If you’re looking for similarities between Aska and Valheim, here’s one: there are raids on your base. The first happened when I’d built a food gathering station, and creatures named smolkrs (which looked a bit like giant rats with ram horns) smelled all the snacks Tove had gathered and came rushing into the village to snarfle it down. Smolkrs are not as simple-minded as most videogame enemies, either: they flee when you attack them, and since my Viking and the smolkrs run at roughly the same speed, there was a long and less-than productive chase every time they came near my food pit. Note to self: invent bows and arrows at some point, and assign Skarde to craft them.

(Image credit: Thunderful Publishing)

The next raid was more personal: wights attacked my village in the dead of night, surrounded my rainwater collector, and punched the crap out of it. How dare they! This is the most well-hydrated Viking tribe in history. Drinking water is literally the sole topic of conversation around here. Our response was swift and brutal and now the rainwater collector is surrounded by dead wights—which I can’t carve up because I haven’t invented knife technology yet either.

Soul food

With my workers carrying the weight of endless settlement chores, I’m free to experiment with new projects. Magic projects. Using the resources my little helpers generate, I build a second altar, and use it to craft a raven potion. I have no idea what that is, so I immediately chug it, and poof, I turn into a raven.

I take off and fly as high into the air as I can. With all the work and supervision my colony needs, I’ve had barely any time to explore the world of Aska, but now that I’m a raven I’m gonna check out this entire world and see what I can—whoops, scratch that idea. After about 30 seconds of flight I turn back into human form and plummet back to the ground. Yup, the fall killed me.

(Image credit: Thunderful Publishing)

I can respawn, but intriguingly I also have the option to become a ghost. I choose to do that, because who wouldn’t want to be a ghost? As I begin to run around the village as an apparition, a prompt tells me to “harvest a villager soul to regain my humanity before it’s too late.” A three minute timer begins.

I hate to drain the lifeforce of one of my loyal villagers, except I kind of don’t because that’s a pretty metal thing to do.

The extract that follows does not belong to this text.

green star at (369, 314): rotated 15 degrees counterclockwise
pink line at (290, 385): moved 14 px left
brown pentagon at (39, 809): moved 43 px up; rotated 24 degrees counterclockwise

Look, I hate to drain the lifeforce of one of my loyal villagers, except I kind of don’t because that’s a pretty metal thing to do. I come across Tove sleeping in her shelter, and since we have an abundance of food I decide my colony can afford to lose her. “I don’t want to die,” she says as I consume her soul, black smoke swirling around us. 

It’s grim, but at least it was a conversation about something other than hydration levels. On the plus side I can take the near pristine tools off her corpse to replace my nearly ruined ones. On the plus side for me, I mean. There’s not really a plus side for Tove, except she’s escaped a life of monotonous berry-gathering and water-based gossip.

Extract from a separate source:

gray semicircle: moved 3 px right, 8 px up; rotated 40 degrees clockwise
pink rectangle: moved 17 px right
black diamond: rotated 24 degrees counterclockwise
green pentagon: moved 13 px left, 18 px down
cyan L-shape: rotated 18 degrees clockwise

(Image credit: Thunderful Publishing)

While I had a pretty good time with the first few hours of Aska, there are a few things I don’t love about it. Resources like sticks and stones lying in the dense foliage are really difficult to spot, even if you’re standing almost on top of them. You can scan the area around you by tapping the Z key which highlights nearby resources and makes the foliage shrink so you can get a better view, but this scanning ability only lasts a few seconds. I spend most of my time in Aska running through the woods looking for resources, and a lot of that time is spent tapping the Z key to trigger the scan. I’d prefer a resource highlight toggle rather than it be tied to an ability I have to activate every few seconds.

I’m also not sure how attached I’ll really become to my villagers. It’s fun watching them work, but I can’t say I feel a lot of fondness for them. If all they want to talk about is their hydration levels and lack of sleeping bags, I probably won’t care all that much about their well-being. Just ask Tove.